■ **Input**:
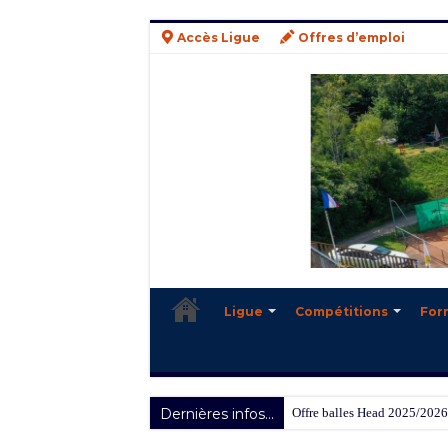
Accès Ligue
Offres d’emploi
Ligue
Compétitions
For
Dernières infos...
Offre balles Head 2025/2026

■ **Problem requirements**: Every line of the listing is to be retyped exactly; pictures stay out.

■ **Exercise answer**:
Accès Ligue
Offres d’emploi
Ligue
Compétitions
For
Dernières infos...
Offre balles Head 2025/2026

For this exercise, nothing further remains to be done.